The three-minute film shows a variety of scenes from the war: soldiers on the Suez Canal, senior officers — including then-army chief David Elazar and Southern Command head Ariel Sharon — visiting the Egyptian front, female soldiers folding parachutes, and even a brief cameo by famed actor Chaim Topol as he visited troops.
“The films were located as part of a digitization project in the IDF Archives, in which many many videos from Israel’s wars that were shot on film are being converted into digital formats, which will allow them to be preserved at greater quality levels for future generations,” the Defense Ministry said in a statement Tuesday.
The ministry said much of the footage, which contains no audio, has never before been released, and those parts that have were never distributed at such high quality.

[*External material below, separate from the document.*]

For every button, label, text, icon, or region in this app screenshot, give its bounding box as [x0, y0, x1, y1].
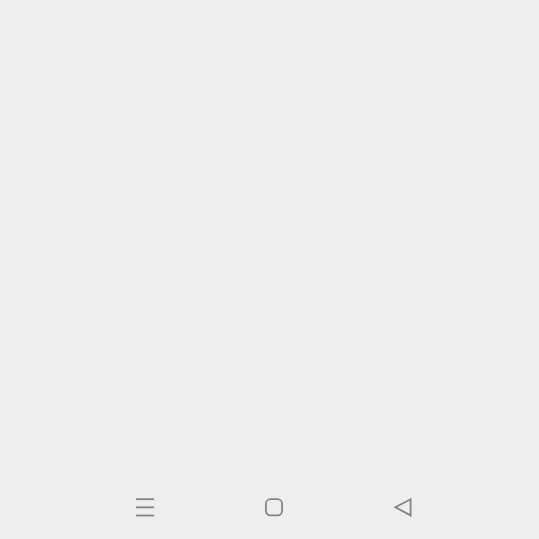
button[interactable]: Home [250, 483, 298, 531]
button[interactable]: Menu [121, 483, 169, 531]
button[interactable]: Back [379, 483, 427, 531]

The Yom Kippur War began on October 6, 1973, when Syria and Egypt launched surprise, coordinated attacks on the holiest day of the Jewish calendar against Israeli positions on the Golan Heights and Sinai Peninsula, respectively.
Though the military had anticipated some kind of attack from either country, it was largely caught off-guard by the assaults on the two fronts.
The Israel Defense Forces was eventually able to repel the two invading militaries, but lost upwards of 2,500 soldiers in the process — thousands more were injured — and the unprecedented intelligence failure that allowed the surprise attacks sent shockwaves through the country, coming a few short years after the resounding victory in the 1967 Six Day War.
In the fallout of the war, Golda Meir resigned as prime minister, as did Moshe Dayan as defense minister. Though Meir’s Labor party retained control of the government in the election immediately following the war, it lost in the subsequent election — for the first time in Israel’s history — to the right-wing Likud party, in part due to lingering disaffection over the war.